BEIJING — Every evening, Liang Xuemeng goes online to read the latest postings from Ayawawa, one of China’s most popular advice columnists.
Ayawawa is the online name of Yang Bingyang, one of several online advice dispensers who have won celebrity in China by tapping into urban women’s anxieties about finding a man to marry.
Those who do not have a husband by the age of 27 are routinely branded as “leftover women,” with diminishing value in the dating market.
Which is an odd state of affairs, considering the unnatural gender imbalance in China: 12 women for every 10 men.
Here is where the narrative rears its ugly feminist head:
Many of these “leftover women” are well-educated urban professionals in a society where men prefer women who are younger and less successful than themselves.
While also failing to see the inherent contradiction: Wymyns, spirited, fierce and independent, are helpless in the face of men's preferences.

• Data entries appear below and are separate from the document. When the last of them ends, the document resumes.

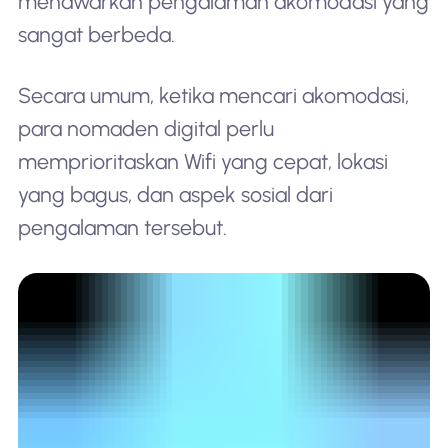
menawarkan pengalaman akomodasi yang
sangat berbeda.
Secara umum, ketika mencari akomodasi,
para nomaden digital perlu
memprioritaskan Wifi yang cepat, lokasi
yang bagus, dan aspek sosial dari
pengalaman tersebut.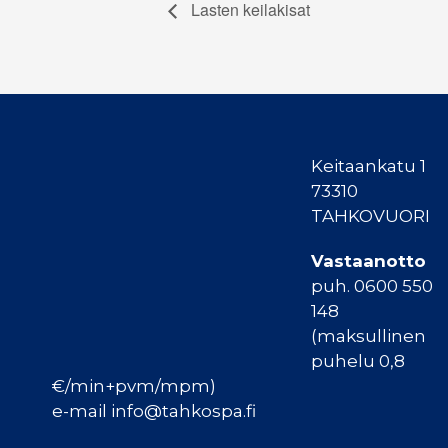
Lasten keilakisat
Keitaankatu 1
73310
TAHKOVUORI
Vastaanotto
puh. 0600 550
148
(maksullinen
puhelu 0,8
€/min+pvm/mpm)
e-mail info@tahkospa.fi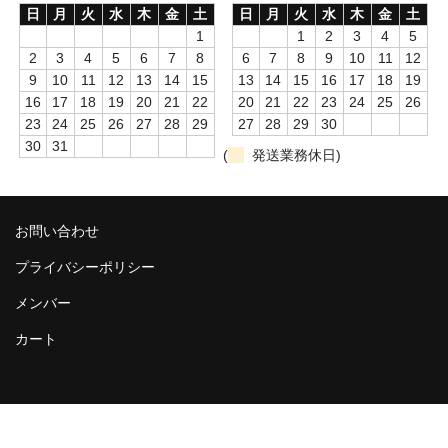
marimekko
日
月
火
水
木
金
土
日
月
火
水
木
金
土
1
1
2
3
4
5
tampella
2
3
4
5
6
7
8
6
7
8
9
10
11
12
9
10
11
12
13
14
15
13
14
15
16
17
18
19
finlayson
16
17
18
19
20
21
22
20
21
22
23
24
25
26
23
24
25
26
27
28
29
27
28
29
30
other
30
31
(
発送業務休日)
handcraft
白樺
お問い合わせ
teak
プライバシーポリシー
interior
メンバー
カート
other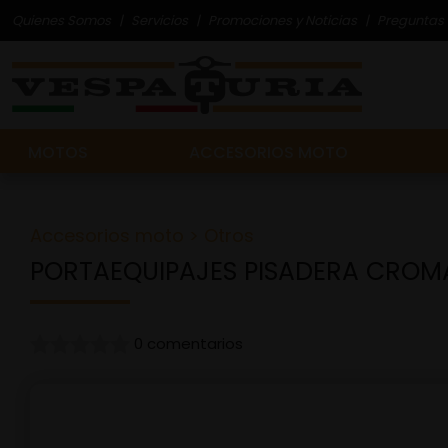
Quienes Somos
Servicios
Promociones y Noticias
Preguntas 
MOTOS
ACCESORIOS MOTO
Accesorios moto
>
Otros
PORTAEQUIPAJES PISADERA CRO
0 comentarios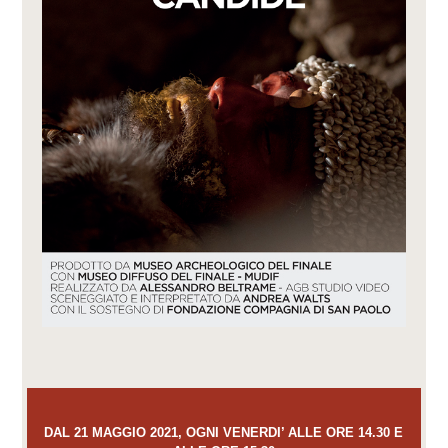
DAL 21 MAGGIO 2021, OGNI VENERDI’ ALLE ORE 14.30 E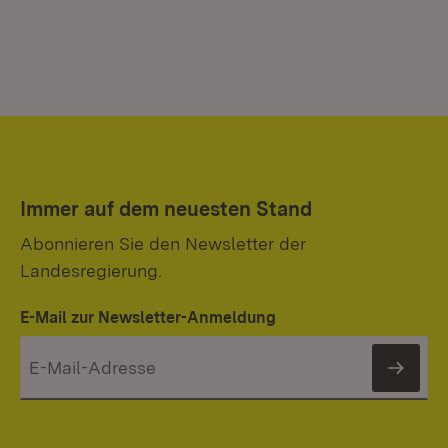
Immer auf dem neuesten Stand
Abonnieren Sie den Newsletter der
Landesregierung.
E-Mail zur Newsletter-Anmeldung
News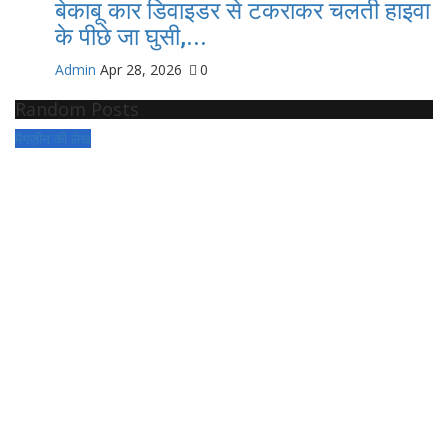
बेकाबू कार डिवाइडर से टकराकर चलती हाइवा
के पीछे जा घुसी,...
Admin
Apr 28, 2026
0
Random Posts
मैगज़ीन की लेख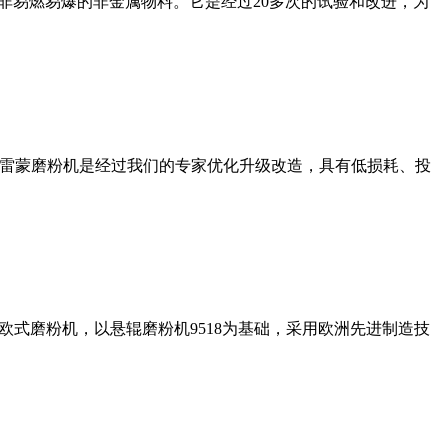
非易燃易爆的非金属物料。它是经过20多次的试验和改进，为
列雷蒙磨粉机是经过我们的专家优化升级改造，具有低损耗、投
式磨粉机，以悬辊磨粉机9518为基础，采用欧洲先进制造技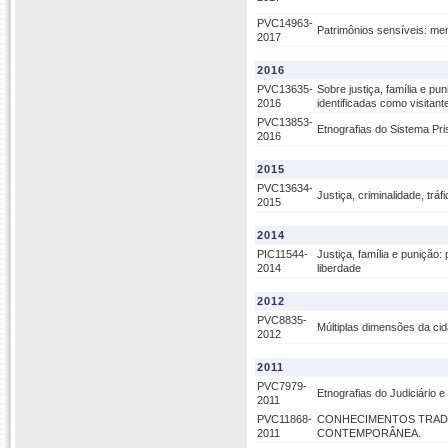
PVC14963-
Patrimônios sensíveis: mem
2017
2016
PVC13635-
Sobre justiça, família e pu
2016
identificadas como visitant
PVC13853-
Etnografias do Sistema Pris
2016
2015
PVC13634-
Justiça, criminalidade, trá
2015
2014
PIC11544-
Justiça, família e punição:
2014
liberdade
2012
PVC8835-
Múltiplas dimensões da ci
2012
2011
PVC7979-
Etnografias do Judiciário e
2011
PVC11868-
CONHECIMENTOS TRADI
2011
CONTEMPORÂNEA.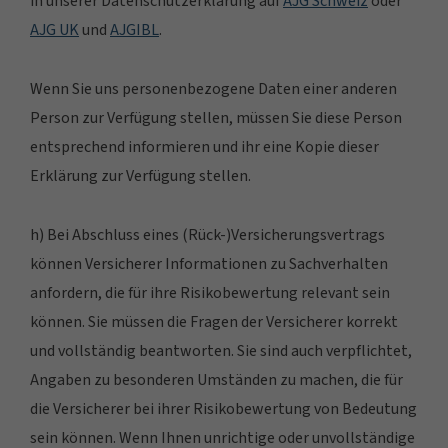
in unserer Datenschutzerklärung auf
AJG Schweiz
oder
AJG UK
und
AJGIBL
.
Wenn Sie uns personenbezogene Daten einer anderen
Person zur Verfügung stellen, müssen Sie diese Person
entsprechend informieren und ihr eine Kopie dieser
Erklärung zur Verfügung stellen.
h) Bei Abschluss eines (Rück-)Versicherungsvertrags
können Versicherer Informationen zu Sachverhalten
anfordern, die für ihre Risikobewertung relevant sein
können. Sie müssen die Fragen der Versicherer korrekt
und vollständig beantworten. Sie sind auch verpflichtet,
Angaben zu besonderen Umständen zu machen, die für
die Versicherer bei ihrer Risikobewertung von Bedeutung
sein können. Wenn Ihnen unrichtige oder unvollständige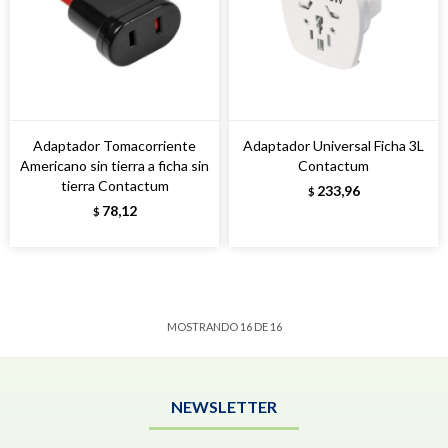
Adaptador Tomacorriente
Adaptador Universal Ficha 3L
Americano sin tierra a ficha sin
Contactum
tierra Contactum
233,96
$
78,12
$
MOSTRANDO
16
DE
16
NEWSLETTER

Besides, there is the rather glaring spectre of the author flinging herself upon a conclusion. How do she know that it isn't the other way around? China is a society where women prefer men who are older and more successful than themselves.
You know, like pretty much every society ever anywhere.
Then, within the paragraph, without noticing, she rubbishes her own article:
The surplus of bachelors shows up mostly on the other end of the spectrum, poor rural men, prompting the state-run All-China Women’s Federation to urge women to lower their standards, lest they, too, end up as “leftovers.”
These advice columnists are far more cognizant of evolution than the NYT:
The columnists have their critics, who accuse them of reinforcing gender stereotypes, but the columnists counter that they are simply acknowledging reality.
“Our world has been hijacked by political correctness,” Ms. Yang said. “I’m criticized for telling the truth about the differences between men and women.”
“A man’s [Mate Value]. is determined by his age, height, looks, wealth, I.Q., emotional quotient, sexual capacity and willingness to make a long-term commitment.” The eight elements in a woman’s M.V. are her “age, looks, height, bra cup size, weight, academic degrees, personality and family background.”
It's almost as if evolution didn't stop at the neckline, and that maybe, just maybe, gender isn't a social construct.
Naaahh. Can't be. That isn't The Party Line.